*** Block opens ***

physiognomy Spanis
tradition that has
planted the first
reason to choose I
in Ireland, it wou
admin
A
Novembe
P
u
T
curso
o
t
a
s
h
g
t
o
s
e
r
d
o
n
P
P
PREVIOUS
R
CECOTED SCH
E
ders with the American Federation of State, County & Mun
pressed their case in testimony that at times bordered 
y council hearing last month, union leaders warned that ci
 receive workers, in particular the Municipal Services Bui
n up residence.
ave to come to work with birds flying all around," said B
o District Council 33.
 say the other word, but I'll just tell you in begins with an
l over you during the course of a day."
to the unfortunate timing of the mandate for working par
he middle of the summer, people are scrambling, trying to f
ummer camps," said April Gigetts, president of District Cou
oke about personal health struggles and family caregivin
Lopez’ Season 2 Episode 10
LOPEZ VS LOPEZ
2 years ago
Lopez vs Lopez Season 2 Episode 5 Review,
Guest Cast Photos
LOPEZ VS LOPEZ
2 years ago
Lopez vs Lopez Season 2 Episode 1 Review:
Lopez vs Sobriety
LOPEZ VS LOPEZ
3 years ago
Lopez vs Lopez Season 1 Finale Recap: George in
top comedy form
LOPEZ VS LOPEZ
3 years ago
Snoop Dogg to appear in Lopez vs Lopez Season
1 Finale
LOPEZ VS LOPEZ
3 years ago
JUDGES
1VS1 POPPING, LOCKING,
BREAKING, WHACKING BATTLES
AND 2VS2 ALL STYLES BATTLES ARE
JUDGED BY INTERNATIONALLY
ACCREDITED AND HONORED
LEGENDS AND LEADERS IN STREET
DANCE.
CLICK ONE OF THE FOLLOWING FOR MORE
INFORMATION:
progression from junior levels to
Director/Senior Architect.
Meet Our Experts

*** Block closes ***
*** Block opens ***

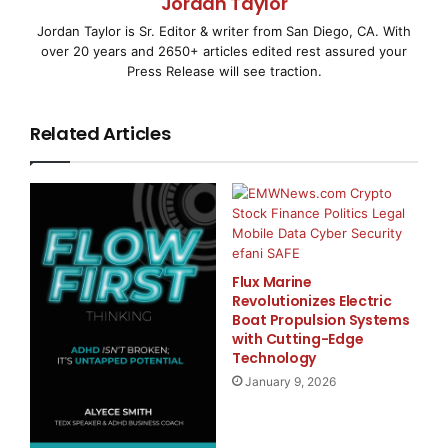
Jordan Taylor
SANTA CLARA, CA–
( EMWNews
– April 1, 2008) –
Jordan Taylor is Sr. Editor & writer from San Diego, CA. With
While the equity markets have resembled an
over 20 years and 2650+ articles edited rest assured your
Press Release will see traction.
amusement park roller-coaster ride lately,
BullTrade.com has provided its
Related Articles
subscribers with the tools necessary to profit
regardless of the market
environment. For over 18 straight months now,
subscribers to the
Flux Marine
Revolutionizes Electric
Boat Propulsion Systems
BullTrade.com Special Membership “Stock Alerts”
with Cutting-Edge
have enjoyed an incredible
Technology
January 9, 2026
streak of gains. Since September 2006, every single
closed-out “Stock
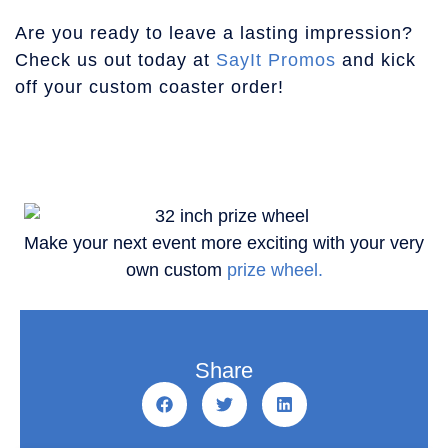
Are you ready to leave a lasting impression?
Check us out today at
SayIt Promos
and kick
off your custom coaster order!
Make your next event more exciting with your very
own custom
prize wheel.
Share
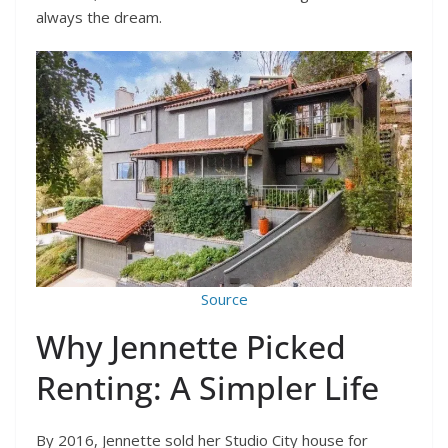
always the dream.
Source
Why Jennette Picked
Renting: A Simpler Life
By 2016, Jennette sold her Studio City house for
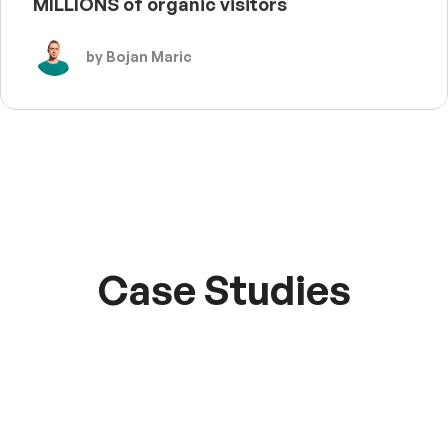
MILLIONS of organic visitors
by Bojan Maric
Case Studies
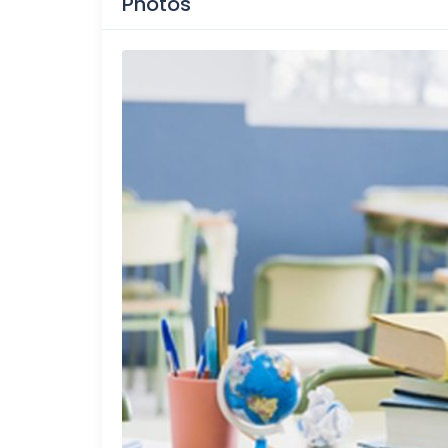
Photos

*** Block closes ***
*** Block opens ***

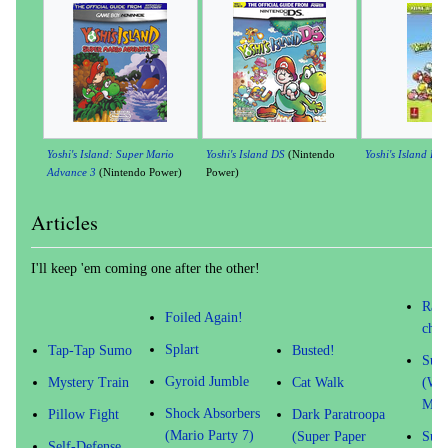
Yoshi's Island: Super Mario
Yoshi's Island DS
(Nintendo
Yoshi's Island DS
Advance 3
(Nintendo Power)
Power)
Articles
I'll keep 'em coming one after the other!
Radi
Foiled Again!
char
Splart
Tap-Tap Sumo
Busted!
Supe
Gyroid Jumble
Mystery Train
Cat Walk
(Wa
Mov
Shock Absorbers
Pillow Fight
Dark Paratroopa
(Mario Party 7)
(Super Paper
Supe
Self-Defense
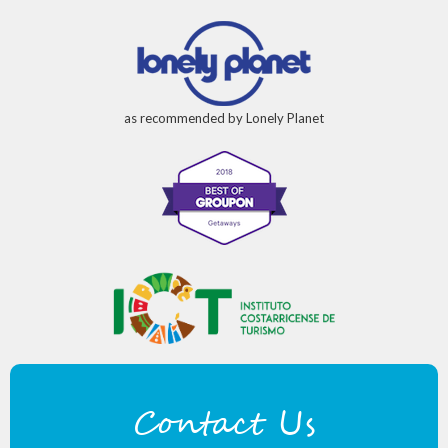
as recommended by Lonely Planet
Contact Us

*** Block closes ***

Beginning with the line above that contains "subscribers to the" and ending with the line that contains "off your custom coaster order!", quote each line exactly, keeping out the pictures.

**Output of the exercise**
subscribers to the
Flux Marine
Revolutionizes Electric
Boat Propulsion Systems
BullTrade.com Special Membership “Stock Alerts”
with Cutting-Edge
have enjoyed an incredible
Technology
January 9, 2026
streak of gains. Since September 2006, every single
closed-out “Stock
Are you ready to leave a lasting impression?
Check us out today at
SayIt Promos
and kick
off your custom coaster order!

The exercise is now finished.